*** Opening THE DATA ***

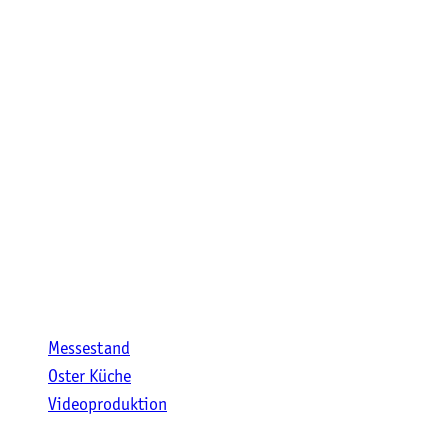
Messestand
Oster Küche
Videoproduktion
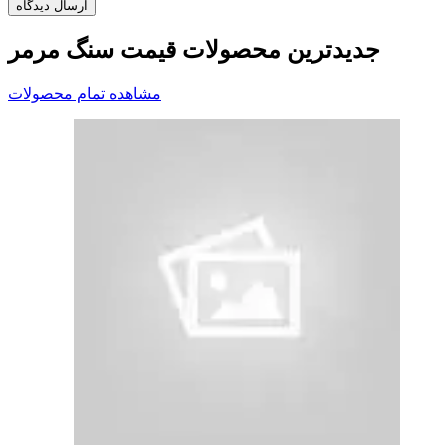
جدیدترین محصولات قیمت سنگ مرمر
مشاهده تمام محصولات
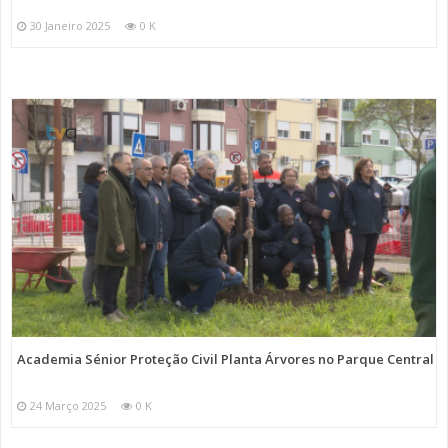
30 Janeiro 2025
0 K
Academia Sénior Proteção Civil Planta Árvores no Parque Central
24 Março 2025
0 K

*** Closing THE DATA ***

● AIM OF THE TASK: Retyped exactly, the lines from the one holding "Videoproduktion" through the last line of the data above are the whole answer. Pictures stay out.

● RESPONSE AREA:
Videoproduktion
جدیدترین محصولات قیمت سنگ مرمر
مشاهده تمام محصولات
30 Janeiro 2025
0 K
Academia Sénior Proteção Civil Planta Árvores no Parque Central
24 Março 2025
0 K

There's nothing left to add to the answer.